Is it possible to skip a couple of characters in a capture group in regular expressions? I am using .NET regexes but that shouldn't matter.

Basically, what I am looking for is:

[random text]AB-123[random text]

and I need to capture 'AB123', without the hyphen.

I know that AB is 2 or 3 uppercase characters and 123 is 2 or 3 digits, but that's not the hard part. The hard part (at least for me) is skipping the hyphen.

I guess I could capture both separately and then concatenate them in code, but I wish I had a more elegant, regex-only solution.

Any suggestions?

Answer 1

In short: You can't. A match is always consecutive, even when it contains things as zero-width assertions there is no way around matching the next character if you want to get to the one after it.

Answer 2

There really isn't a way to create an expression such that the matched text is different than what is found in the source text.
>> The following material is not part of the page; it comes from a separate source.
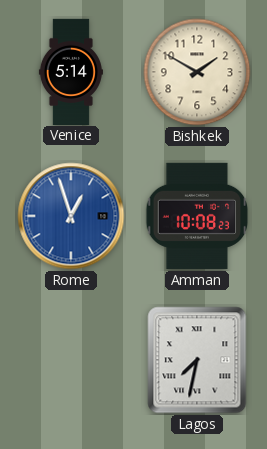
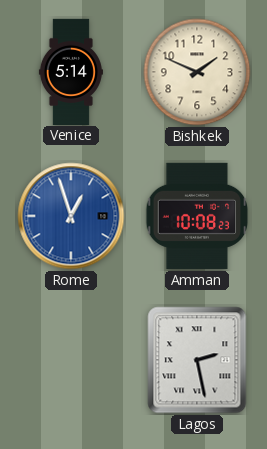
Bishkek: 1:50 -> 1:49
Lagos: 7:32 -> 2:28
You will need to remove the hyphen in a separate step either by matching the first and second parts individually and concatenating the two groups:

match = Regex.Match( text, "([A-B]{2,3})-([0-9]{2,3})" );
matchedText = string.Format( "{0}{1}", 
    match.Groups.Item(1).Value, 
    match.Groups.Item(2).Value );

Or by removing the hyphen in a step separate from the matching process:

match = Regex.Match( text, "[A-B]{2,3}-[0-9]{2,3}" );
matchedText = match.Value.Replace( "-", "" );

Answer 3

Your assertion that its not possible to do without sub-grouping + concatentating it is correct.

You could also do as Jeff-Hillman and merely strip out the bad character(s) after the fact.
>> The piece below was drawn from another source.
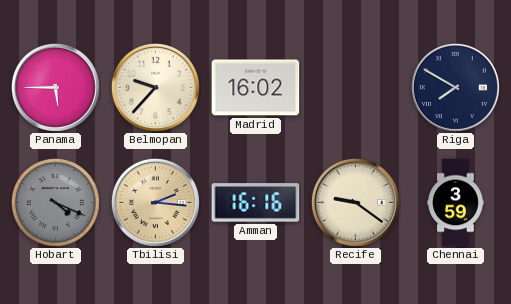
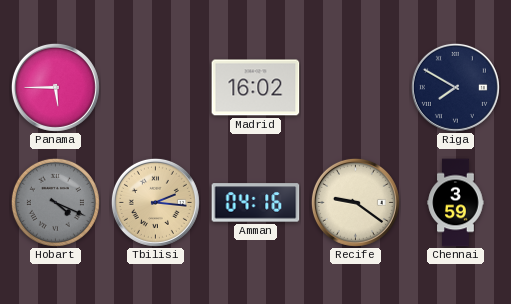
Belmopan: 9:37 -> none
Amman: 16:16 -> 04:16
Important to note here tho, is you "dont use regex for everything".

Regex is designed for less complicated solutions for non-trivial problems, and you shouldn't use "oh, we'll use a regex" for everything, and you shoudn't get into the habbit of thinking you can solve the problem in a one-step regex.

When there is a viable trivial method that works, by all means, use it.

An alternative Idea, if you happen to be needing to return multiple matches in a body of code is look for your languages "callback" based regex, which permits passing any matched/found group to a function call which can do in-line substitution. ( Especially handy in doing regexp replaces ).

Not sure how it would work in .Net, but in php you would do something like ( not exact code )

  function strip_reverse( $a )
  {
     $a = preg_replace("/-/", "", $a );
     return reverse($a);
  }
  $b = preg_replace_callback( "/(AB[-]?cde)/" , 'strip_reverse' , "Hello World AB-cde" ; 

Answer 4

You can use nested capture groups, like this:

((AB)-(123))

The first capture group is AB-123, the second is AB, and the third is 123. Then all you would have to do is join the second and third group with a space.

Answer 5

Kind of late, but I think I figured this one out. At least one way to do it.

I used positive lookahead to stop at the # sign in my text. I didn't want the space or the # sign, so I had to figure a way out to "skip" over them. So when I was forced to match them again, I dumped them into a garbage group that I didn't plan on using (.ie, a bit bucket) which in the code is . Now, my place pointer is one character position beyond the # sign (where I want to be, skipping the space and the # sign). And I now just match to the end of the file name at the . and ignore the file extension.

(?i)English\\(?<Series>[^ ]+) - (?<Title>.+(?= #))(?<garb1>..)(?<Number>[^.]+)(?-i)

The Filename this was used on is

F:\Downloads\Downloads\500 Comics CCC CBR English\Isukani - Great Girl #01.cbr

Answer 6

I am kind of new to this, but you could use the vertical bar symbol |, which acts as an OR.

This could work for .NET:

((?<=[A-Z]{2}-)\d\d\d)|([A-Z]{2}(?=-\d\d\d))

This works for me in a VIM syntax file:

\(\([A-Z]\{2}-\)\@<=\d\d\d\)\|\([A-Z]\{2}\(-\d\d\d\)\@=\)